What is required.
When you transcribe the entries, reproduce every character and exclude the images.

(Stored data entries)
* * * *

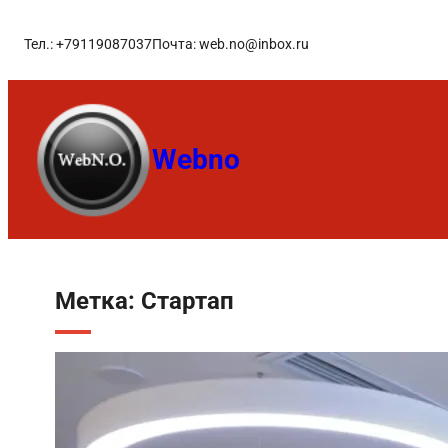
Тел.: +79119087037
Почта: web.no@inbox.ru
Webno
Метка:
Стартап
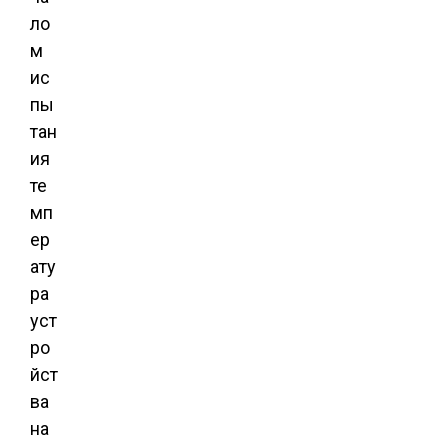
ло
м
ис
пы
тан
ия
те
мп
ер
ату
ра
уст
ро
йст
ва
на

* * * *

Task output.
Тел.: +79119087037
Почта: web.no@inbox.ru
Webno
Метка:
Стартап
ло
м
ис
пы
тан
ия
те
мп
ер
ату
ра
уст
ро
йст
ва
на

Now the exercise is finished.